- Kelly O
- Allowing tent cities is "crisis response," says the mayor's task force on homelessness.
A task force looking at how to deal with homelessness in Seattle right now is recommending that the city legalize homeless encampments. “It’s a crisis response,” Sharon Lee, a member of the task force and executive director of the Low Income Housing Institute, told a council committee yesterday.
The “Mayor’s Emergency Task Force on Unsheltered Homelessness,” as it's called, was convened by Mayor Ed Murray back in October to come up with ideas for what the city could do immediately to help the homeless. At yesterday's meeting, it officially recommended that the city allow nonprofits to host up to seven encampments on public or private land across Seattle, allowing as many as 100 people to live in each. The group also recommended the city fund services for those camps and quickly spend the $100,000 the council set aside in its 2015 budget for nonprofits and churches already serving homeless camps. (The council also budgeted $200,000 for the task force's recommendations.)
Task force members’ justifications mirrored the arguments made last year when Council Member Nick Licata tried to get a bill passed that would further regulate homeless camps in hopes of making them safer. That measure failed when a majority of the council argued the city should be focusing instead on shelters, transitional housing and other efforts—nevermind the fact that Licata’s bill wasn’t taking money away from those other programs. As some members of the task force repeated today: People are already sleeping on the street—somewhere around 2,300 at last count—so it’s not a choice between shelters and tents but a decision about how to make the current situation as safe as possible while the city also works on longer-term efforts.

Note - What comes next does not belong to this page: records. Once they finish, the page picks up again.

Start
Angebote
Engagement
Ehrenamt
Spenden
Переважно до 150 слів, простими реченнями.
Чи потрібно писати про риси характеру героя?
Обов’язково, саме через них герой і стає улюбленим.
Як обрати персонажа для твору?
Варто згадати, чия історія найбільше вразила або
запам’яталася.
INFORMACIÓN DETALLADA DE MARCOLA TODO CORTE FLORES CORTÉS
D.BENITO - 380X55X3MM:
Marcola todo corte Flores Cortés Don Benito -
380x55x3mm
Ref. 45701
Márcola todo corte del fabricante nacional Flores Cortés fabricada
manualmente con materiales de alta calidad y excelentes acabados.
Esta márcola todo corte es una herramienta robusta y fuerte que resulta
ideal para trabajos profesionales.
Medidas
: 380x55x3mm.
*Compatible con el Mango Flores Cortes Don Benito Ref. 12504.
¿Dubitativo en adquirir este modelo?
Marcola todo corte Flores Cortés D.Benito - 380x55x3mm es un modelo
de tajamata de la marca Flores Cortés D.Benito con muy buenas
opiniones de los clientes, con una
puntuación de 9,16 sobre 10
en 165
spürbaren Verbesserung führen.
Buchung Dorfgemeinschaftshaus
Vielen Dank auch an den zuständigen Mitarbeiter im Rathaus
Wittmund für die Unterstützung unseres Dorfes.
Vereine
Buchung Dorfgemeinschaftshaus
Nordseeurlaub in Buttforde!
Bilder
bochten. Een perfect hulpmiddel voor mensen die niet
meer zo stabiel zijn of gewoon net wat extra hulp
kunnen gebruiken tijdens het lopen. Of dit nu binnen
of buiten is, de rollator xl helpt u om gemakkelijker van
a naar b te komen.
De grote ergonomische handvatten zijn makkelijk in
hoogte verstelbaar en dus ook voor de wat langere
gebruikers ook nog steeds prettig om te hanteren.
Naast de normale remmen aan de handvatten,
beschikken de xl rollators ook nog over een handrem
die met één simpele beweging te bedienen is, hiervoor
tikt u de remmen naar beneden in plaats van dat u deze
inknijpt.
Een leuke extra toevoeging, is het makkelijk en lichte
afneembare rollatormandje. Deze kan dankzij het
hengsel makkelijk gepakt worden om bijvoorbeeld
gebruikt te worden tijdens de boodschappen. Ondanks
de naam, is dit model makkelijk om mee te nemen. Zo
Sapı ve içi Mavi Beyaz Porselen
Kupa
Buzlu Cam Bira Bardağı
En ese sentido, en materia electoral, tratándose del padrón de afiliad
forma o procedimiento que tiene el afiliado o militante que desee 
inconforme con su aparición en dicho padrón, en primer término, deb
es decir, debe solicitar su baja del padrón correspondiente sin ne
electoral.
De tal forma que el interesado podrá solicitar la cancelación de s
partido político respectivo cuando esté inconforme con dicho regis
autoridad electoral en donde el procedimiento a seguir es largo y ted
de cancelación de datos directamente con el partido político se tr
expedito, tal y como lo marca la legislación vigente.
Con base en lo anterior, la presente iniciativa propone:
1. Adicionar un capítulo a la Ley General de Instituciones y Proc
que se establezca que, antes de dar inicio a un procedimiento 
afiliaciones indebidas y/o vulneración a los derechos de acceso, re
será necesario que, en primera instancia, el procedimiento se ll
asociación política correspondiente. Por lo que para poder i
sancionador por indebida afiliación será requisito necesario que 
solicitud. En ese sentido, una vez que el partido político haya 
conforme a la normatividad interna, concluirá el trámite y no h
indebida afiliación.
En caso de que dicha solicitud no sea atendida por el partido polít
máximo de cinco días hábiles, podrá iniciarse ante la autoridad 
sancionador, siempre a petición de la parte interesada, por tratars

That divide returned today when Council Member Sally Clark, who previously voted against Licata’s bill, said she worried about homeless encampments becoming permanent. Council Member Kshama Sawant shot back: “We should reject counterposing tent cities or more permanent solutions.” Working on deeply rooted problems, like the lack of jobs or affordable housing, Sawant argued, shouldn’t stop the city from allowing homeless encampments.
This fall, Licata said he planned to bring his tent city bill back to council, but his office told me last week he wanted to wait to hear from this task force before deciding whether to do that. Licata wasn’t at the task force’s presentation yesterday, though was updated on the recommendations, but with Sawant replacing former Council Member Richard Conlin, he may have the votes to reverse last year’s 5-4 vote.
Along with tent cities, the task force recommended other efforts, some more concrete and immediate than others:
• Opening new shelters for young adults, including one on Capitol Hill that allows pets (possibly at Peace for the Streets by Kids from the Streets) and one in south Seattle specifically for young people of color.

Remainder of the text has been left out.